Data excerpts START

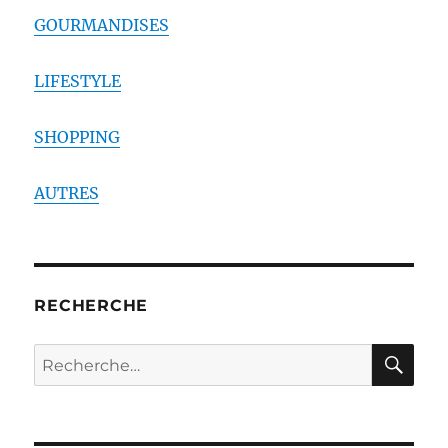
GOURMANDISES
LIFESTYLE
SHOPPING
AUTRES
RECHERCHE
RE
Recherche
pour :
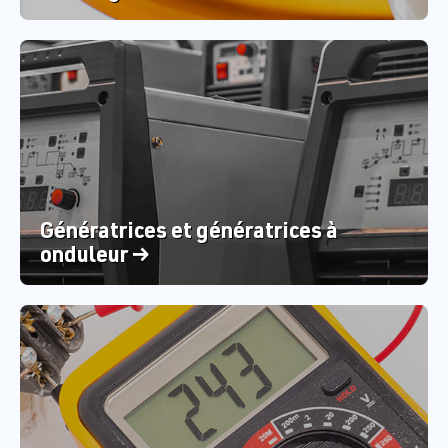
Génératrices et génératrices à
onduleur →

Data excerpts END

Required work:
Nothing but an exact copy of the data, without its images, should make up your answer.

Result below:
GOURMANDISES
LIFESTYLE
SHOPPING
AUTRES
RECHERCHE
RE
Recherche
pour :
Génératrices et génératrices à
onduleur →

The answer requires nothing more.